Food and Drug Administration approval of pembrolizumab monotherapy only in patients with CPS ≥1 represents the first mandated biomarker testing for selection of immunotherapy in HNSCC in the United States. ³⁵ CPS = 1 is increasingly being used in clinical practice as the cut‐off to predict prognosis. We observed that patients with CPS ≥1 had better prognosis in this study. Tumor T‐stage is also closely associated with prognosis based on tumor site and involved tissues. The rT‐stage was shown to be an independent predictor of mortality risk in our study, with a higher risk of death in patients with rT4.

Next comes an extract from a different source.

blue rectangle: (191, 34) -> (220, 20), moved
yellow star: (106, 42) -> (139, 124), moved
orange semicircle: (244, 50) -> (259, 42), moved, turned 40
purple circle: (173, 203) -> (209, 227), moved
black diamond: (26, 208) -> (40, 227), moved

Moreover, we obtained data on BMI and associated factors in patients treated with chemotherapy as second‐line treatment to verify whether our findings regarding the effects of BMI on survival were specifically attributable to immunotherapy. We did not observe an association between BMI and survival; however, we observed that ECOG‐PS scores ≥2 were independently associated with an elevated mortality risk. The ECOG‐PS, first described in 1982, ¹⁵ is commonly used to assess the status of cancer treatment. PS is widely accepted as a predictor of important clinical outcomes, including QOL, chemotherapy toxicity, response to chemotherapy, terminal illness, PFS, and OS in patients with cancer. ³⁶ Previous studies have reported that ECOG‐PS scores may potentially affect the immune response. ³⁷ In our study, we observed that ECOG‐PS scores were significantly associated with the BMI in patients who underwent immunotherapy or chemotherapy and that patients with poor ECOG‐PS scores (≥2) showed unfavorable clinical prognosis and an increased mortality risk.

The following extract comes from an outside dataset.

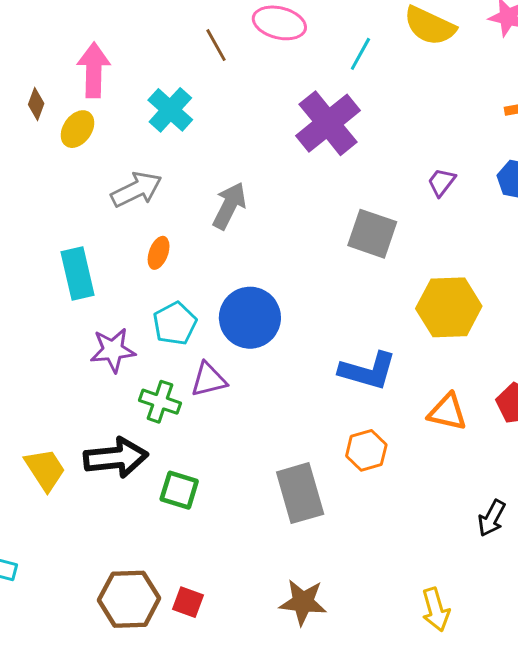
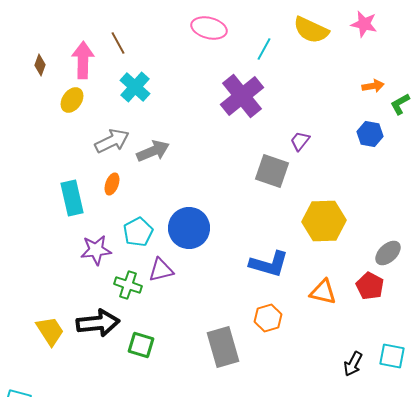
brown line: (216, 45) -> (118, 43), moved
brown diamond: (36, 104) -> (40, 65), moved
purple trapezoid: (442, 182) -> (300, 141), moved
gray arrow: (229, 206) -> (153, 151), moved, turned 40
orange ellipse: (159, 253) -> (112, 184), moved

Following are the limitations of this study: (A) The small sample size and lack of data regarding anthropometric and nutritional markers (For example, kinetic or tomography guided adiposity measurements) are drawbacks. (B) We did not follow up changes in BMI in response to each immunotherapy treatment received, nor did we monitor changes in the QOL and psychological status of patients who underwent PEG/NG tube placement, using the EORTC core quality and QOL questionnaires. (C) The retrospective study design is also a limitation. Our findings should be validated in an independent cohort.

5. CONCLUSIONS

Kaplan–Meier analysis showed that OS and PFS were significantly better in obese and overweight patients with R/M HNSCC who received immunotherapy than in normal‐weight patients and that prognosis was poor in underweight patients. Underweight, ECOG‐PS scores ≥2, CPS <1, and rT4‐stage were independently associated with an increased mortality risk and may serve as independent prognostic indicators in patients with R/M HNSCC, who receive anti‐PD‐1 therapy. Further studies are warranted to definitively establish the association between overweight, obesity, and other variables and the mortality risk. Interestingly, we observed no statistically significant association between BMI and the mortality risk compared with controls among patients who received second‐line chemotherapy.

AUTHOR CONTRIBUTIONS

Guoxin Ren and Houyu Ju supported the research. Xinyi Zhang, Zhi Li and Chao Lin collected the clinical data in our study. Xinyi Zhang performed statistical analysis. Dongliang Wei and Ruxue Han conducted the data analysis. Mengyu Rui wrote the manuscript.

CONFLICT OF INTEREST

All the authors have no conflict of interest in this study.

Supporting information

Appendix S1

Zhang X, Rui M, Lin C, et al. The association between body mass index and efficacy of pembrolizumab as second‐line therapy in patients with recurrent/metastatic head and neck squamous cell carcinoma. Cancer Med. 2023;12:2702‐2712. doi: 10.1002/cam4.5152

DATA AVAILABILITY STATEMENT

Relevant data in this study could be obtained from the corresponding authors by reasonable demand.